- Developer(s): Strategic Studies Group
- Publisher(s): Strategic Studies Group
- Designer(s): Ian Trout Roger Keating
- Platform(s): Apple II, Commodore 64
- Release: 1986
- Genre(s): Wargame, turn-based strategy
- Mode(s): Single-player, multiplayer

= Battlefront (1986 video game) =

1987 video game

Battlefront is a computer wargame developed and published by Strategic Studies Group for the Apple II and Commodore 64 in 1986. The game is a turn-based strategy set in World War II.

== Gameplay ==
Battlefront is a corps-level simulation wargame.
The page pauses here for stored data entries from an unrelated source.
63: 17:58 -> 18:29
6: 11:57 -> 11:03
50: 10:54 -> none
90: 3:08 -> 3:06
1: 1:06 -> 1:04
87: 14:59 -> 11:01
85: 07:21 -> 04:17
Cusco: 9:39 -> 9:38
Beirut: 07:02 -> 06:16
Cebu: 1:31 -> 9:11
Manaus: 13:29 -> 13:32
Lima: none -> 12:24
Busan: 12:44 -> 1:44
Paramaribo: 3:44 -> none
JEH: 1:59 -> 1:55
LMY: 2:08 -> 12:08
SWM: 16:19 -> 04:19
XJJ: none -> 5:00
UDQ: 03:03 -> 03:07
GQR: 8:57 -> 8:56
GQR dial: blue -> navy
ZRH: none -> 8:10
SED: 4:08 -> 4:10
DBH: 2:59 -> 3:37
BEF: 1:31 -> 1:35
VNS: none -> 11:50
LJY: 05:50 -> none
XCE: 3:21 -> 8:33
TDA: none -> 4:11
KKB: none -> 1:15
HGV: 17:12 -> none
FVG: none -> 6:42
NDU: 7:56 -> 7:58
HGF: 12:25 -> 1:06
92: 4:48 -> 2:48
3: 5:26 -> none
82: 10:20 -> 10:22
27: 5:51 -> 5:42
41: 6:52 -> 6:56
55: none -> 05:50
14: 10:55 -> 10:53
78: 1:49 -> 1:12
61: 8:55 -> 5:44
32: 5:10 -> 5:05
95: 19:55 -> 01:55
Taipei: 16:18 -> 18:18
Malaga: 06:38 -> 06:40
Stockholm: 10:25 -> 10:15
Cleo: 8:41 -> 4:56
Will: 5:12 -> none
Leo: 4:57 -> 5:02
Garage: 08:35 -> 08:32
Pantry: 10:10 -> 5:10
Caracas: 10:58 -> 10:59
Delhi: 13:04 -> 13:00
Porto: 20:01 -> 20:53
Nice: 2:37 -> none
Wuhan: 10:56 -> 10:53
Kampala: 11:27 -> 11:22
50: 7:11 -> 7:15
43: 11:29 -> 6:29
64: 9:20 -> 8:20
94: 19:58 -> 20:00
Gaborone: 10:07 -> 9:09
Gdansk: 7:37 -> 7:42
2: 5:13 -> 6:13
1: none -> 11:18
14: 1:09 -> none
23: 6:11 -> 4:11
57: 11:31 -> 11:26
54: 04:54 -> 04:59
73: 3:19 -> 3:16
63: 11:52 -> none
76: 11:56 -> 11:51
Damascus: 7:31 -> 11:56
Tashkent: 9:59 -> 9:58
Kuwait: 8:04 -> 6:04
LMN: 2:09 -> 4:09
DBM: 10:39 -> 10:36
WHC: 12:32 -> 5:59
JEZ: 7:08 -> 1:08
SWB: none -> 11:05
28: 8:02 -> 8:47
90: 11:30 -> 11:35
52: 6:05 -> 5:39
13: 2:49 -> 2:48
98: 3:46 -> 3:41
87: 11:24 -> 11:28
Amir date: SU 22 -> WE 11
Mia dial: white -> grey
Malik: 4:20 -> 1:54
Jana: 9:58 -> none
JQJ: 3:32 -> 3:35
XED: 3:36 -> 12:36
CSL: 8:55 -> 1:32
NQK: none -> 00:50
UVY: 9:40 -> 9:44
Upon starting the game, player chooses from one of four scenarios that depict battles of World War II. The scenarios are based on Battle of Crete, Operation Winter Storm, Battle of Saipan, and Siege of Bastogne.

== Development ==
The game was designed and programmed in 14 weeks. Roger Keating created a dedicated disc operating system for the game that allowed rapid access to the data stored on the disc with subsequent reloading of the game screen. Additionally, Keating wrote a novel pathfinding routine that helped to minimize memory usage.

== Reception ==
Jay Selover reviewed the game for Computer Gaming World, and stated that "Battlefront is a very good game which does an excellent job of putting the player into an authentic combat role: that of a Corps commander."

A reviewer of Computer and Video Games praised the game's historical accuracy and the possibility to create custom scenarios, but criticised the graphics. He stated that Battlefront "is a very good attempt, but it is not the perfect game that it might have been".

The game was nominated by Computer Gaming World for Strategy Game of the Year in 1987, but lost to Gettysburg: The Turning Point by Chuck Kroegel. Bruce Geryk in his article "Innovation Wars", published in 2006 in Computer Gaming World described Battlefront as legendary and said that "its landmark gameplay revolutionized the genre".